We tend to think that we came out of an ice age about 12,000 thousand years ago, and it’s true that we were in a glacial period from 2.6 million to 11,700 years ago. That was known as the Quaternary or Pleistocene Glaciation and is considered a major ice age. Subsequently, we had what’s called a Little Ice Age, which began in the sixteenth century and reached its peak around 1750, before receding to where we are today.
We’re currently in an interglacial period, marked by receding glaciers, known as the Holocene, so even though it seems like we’re not living in an ice age, technically we still are. There are glaciers over Antarctica and Greenland, though they’re melting fast, at least by geologic time. They’re losing over 400 billion metric tons of ice per year – more than a billion tons a day.
Modern humans have been around for about 300,000 years, and the agricultural revolution (which enabled humans to move from hunter-gatherers into settlements that eventually became what we think of as civilization) took place beginning around 12,000 years ago, when the climate became more stable, allowing for farming and writing and larger communities.
So modern humans have only ever existed during an ice age, while modern societies have really only existed for about the past 6,000 years.
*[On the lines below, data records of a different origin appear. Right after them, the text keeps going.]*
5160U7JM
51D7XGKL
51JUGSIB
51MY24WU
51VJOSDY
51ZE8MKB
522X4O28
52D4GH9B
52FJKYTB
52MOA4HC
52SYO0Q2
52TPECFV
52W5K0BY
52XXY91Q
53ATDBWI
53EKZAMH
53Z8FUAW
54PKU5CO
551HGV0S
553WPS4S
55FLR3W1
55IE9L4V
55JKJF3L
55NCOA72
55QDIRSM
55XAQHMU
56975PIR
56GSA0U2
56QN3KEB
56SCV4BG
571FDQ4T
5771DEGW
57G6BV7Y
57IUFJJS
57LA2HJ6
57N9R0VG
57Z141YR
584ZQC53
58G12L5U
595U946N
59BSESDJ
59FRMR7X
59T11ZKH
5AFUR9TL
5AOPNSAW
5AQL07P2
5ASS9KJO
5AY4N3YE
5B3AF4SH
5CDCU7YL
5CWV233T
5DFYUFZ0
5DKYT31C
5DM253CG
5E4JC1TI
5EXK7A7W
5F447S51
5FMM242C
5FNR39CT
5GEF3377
This means that we are ice age people. We’ve never existed outside of an ice age, but it’s possible we’re going to experience that in the next few centuries.
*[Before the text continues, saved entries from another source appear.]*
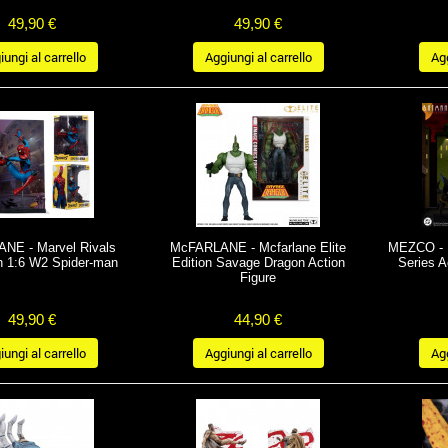
49,90 €
49,90 €
ungi al carrello
Aggiungi al carrello
Agg
NE - Marvel Rivals
McFARLANE - Mcfarlane Elite
MEZCO - 
on 1:6 W2 Spider-man
Edition Savage Dragon Action
Series A
Figure
49,90 €
44,90 €
ungi al carrello
Aggiungi al carrello
Agg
Of course, it’s always possible we’ll come up with some sort of technological fix to mitigate the damage from the increasingly chaotic weather cycles we’re already experiencing. Carbon net-zero energy production; solar geoengineering; carbon capture and storage; all these options and more could be used to try to solve the problems we’re going to face.
And we’re going to face problems.
We’re already seeing bigger storms and wildfires, bigger droughts and floods. Sure, it’s hard to tie any single event to climate change, but the vast number of these catastrophic impacts can only be explained by our changing environment. “Normal” is being displaced by “abnormal.”
For a while, plants might do better with the increased carbon dioxide in the air – as long as the temperature doesn’t get too high, and as long as the fields don’t flood or experience drought. But eventually the high level of CO2 will harm the plants. They’re already becoming less nutritious and that trend is likely to continue.
The growing seasons are changing; the migrations and migration patterns of animals are changing; the certainty that once defined the seasons is now vanishing; and the jet stream is weakening, as is the Atlantic Meridional Overturning Circulation (ocean currents that circulate warmer and colder water to keep the climate stable). All these conditions will lead us to greater chaos.
We likely won’t exit this ice age for another century or more, but regardless of when it officially ends, each decade is going to get less predictable. The assumptions we used to be able to make about the physical world are going to have to be revisited and revised. The planet will do fine. And some species will benefit while others will lose out.
Humans, as one of the species that has never existed outside an ice age, will almost certainly be one of the losers. And although it’s almost certainly too late to stop much of the damage, we can still mitigate the harm if we’re willing to make sacrifices – consuming less of everything, especially energy. Unfortunately, I don’t see that happening anytime soon.